Collapsing WTI Prices

Only last month, OPEC+ cut oil production targets by 2 m/bpd and the market expected oil prices to surge back above $100. Instead, WTI closed the week at $80 as China has been slow to reopen and central banks continue hiking interest rates to reduce economic growth.

The end result is the typical cyclical weakness of an energy market where supplies are plentiful and dependent on constantly changing market dynamics. Investors bullish on energy stocks due to industry under investment and OPEC+ cutting back production need to realize on the flip side that domestic production is approaching record levels and the Republicans back in charge of Congress are likely to reverse some of the restrictions preventing record production.

For August, US oil production hit 12.0 m/bpd compared to the record high of 13.0 m/bpd back in November 2019. Investors need to crucially understand how oil is dipping below $80 due in part to the US already close to record production. In fact, US domestic production was only higher in a brief period in 2019 and early 2020.

WTI production chart

Source: EIA

The US is near record production levels despite an unfriendly White House causing oil production firms to not invest aggressively for growth. A government focused on US energy independence could quickly push production higher solving a lot of the price issues of the last year.

Back Down To Normal Earnings

A prime reason Buffett isn’t loading up on Oxy are the impact to financials of these lower energy prices. In Q3’22, the energy company reported the EPS dipped to $2.44, slightly missing analyst estimates despite a large revenue beat of $450 million.

Oxy had the following realized energy prices during the quarter:

  • WTI – $91.55 per barrel
  • Brent – $97.59 per barrel
  • Domestic Nat Gas – $7.06 per Mcf

Any investor can quickly see how WTI prices falling below $80/bbl in mid-November is problematic for Oxy. In addition, domestic nat gas prices have fallen to a still very elevated price of $6/mcf.

The energy sector isn’t going to see a scenario where higher energy prices are the likely outcome in a future where the war in Ukraine no longer exists. Russia is likely to enter a period of maximum energy production to rebuild the Russian army or pay Ukraine to rebuild the country after the destruction caused by their invasion.

Oxy earned $3.47 per share back in Q2 and these excess profits are set to disappear fast. The independent energy company only earned $2.55 per share back in 2021 when nat gas prices were regularly below $3 per Mcf due to huge supplies in the US.

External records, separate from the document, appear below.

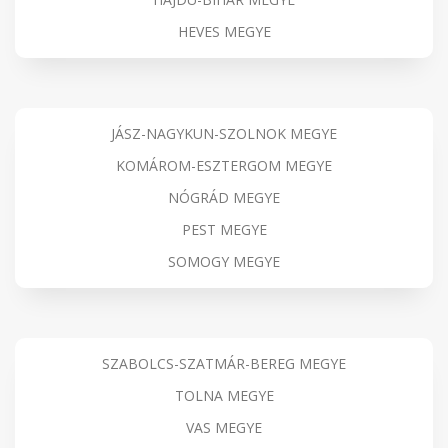
HEVES MEGYE
JÁSZ-NAGYKUN-SZOLNOK MEGYE
KOMÁROM-ESZTERGOM MEGYE
NÓGRÁD MEGYE
PEST MEGYE
SOMOGY MEGYE
SZABOLCS-SZATMÁR-BEREG MEGYE
TOLNA MEGYE
VAS MEGYE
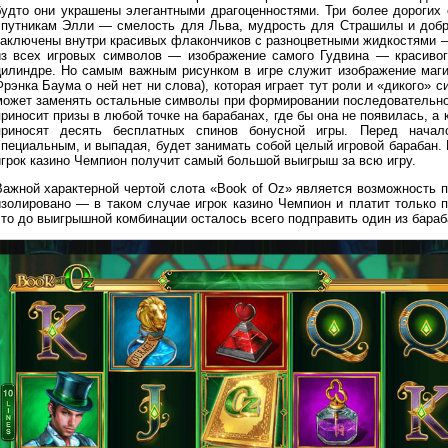
будто они украшены элегантными драгоценностями. Три более дорогих
спутникам Элли — смелость для Льва, мудрость для Страшилы и добр
заключены внутри красивых флакончиков с разноцветными жидкостями —
из всех игровых символов — изображение самого Гудвина — красивог
цилиндре. Но самым важным рисунком в игре служит изображение магич
рэнка Баума о ней нет ни слова), которая играет тут роли и «дикого» с
может заменять остальные символы при формировании последовательнос
риносит призы в любой точке на барабанах, где бы она не появилась, а 
приносят десять бесплатных спинов бонусной игры. Перед нача
специальным, и выпадая, будет занимать собой целый игровой барабан. 
игрок казино Чемпион получит самый большой выигрыш за всю игру.
Важной характерной чертой слота «Book of Oz» является возможность п
изолировано — в таком случае игрок казино Чемпион и платит только п
что до выигрышной комбинации осталось всего подправить один из бараб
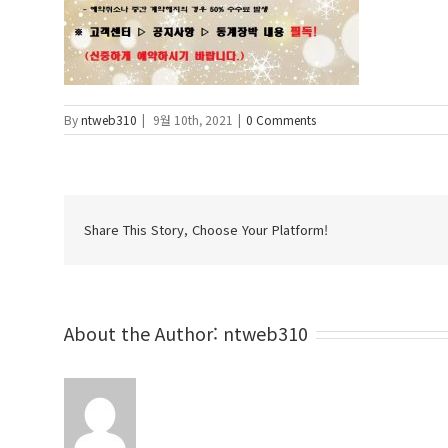
By
ntweb310
|
9월 10th, 2021
|
0 Comments
Share This Story, Choose Your Platform!
About the Author:
ntweb310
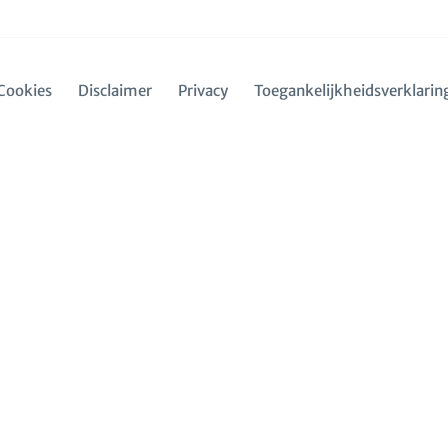
Cookies
Disclaimer
Privacy
Toegankelijkheidsverklarin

The following table lists the realized quarterly prices from Q1’21 through Q3’22 with the yearly totals highlighted in blue.

Energy price table

Source: Occidental Q3’22 earnings release

Very notable though, the 2021 EPS was only obtained via excessive energy prices in Q4 of last year. The profits quickly disappear when oil dips below $75/bbl and domestic nat. gas falls below $4/mcf.

The news the direct air capture project in Ector County, Texas will cost ~$200 million more at $1.1 billion appeared to alarm the market. The concerning part is Oxy has plans to build up to 100 stations by 2035. The company just added $20 billion to the capex budget over the next 10+ years to complete these DAC projects.

The DAC project has immense plans for capturing carbon to help governments achieve climate goals, but the business of pulling CO2 out of the air will be a drain on profits in the short term. The project isn’t scheduled to begin operations until 2024.

Takeaway

The key investor takeaway is that Buffett isn’t willing to pay anywhere above $60 for Oxy due to the normal path to lower energy prices regardless of market expectations otherwise. Investors should’ve used the recent price above $75 to unload shares to roll back into the stock in the $50s where the valuation is much more attractive. Even at those levels, investors have to know the ultimate risk is energy prices falling back to the 2021 levels where the stock price only traded in the $20s.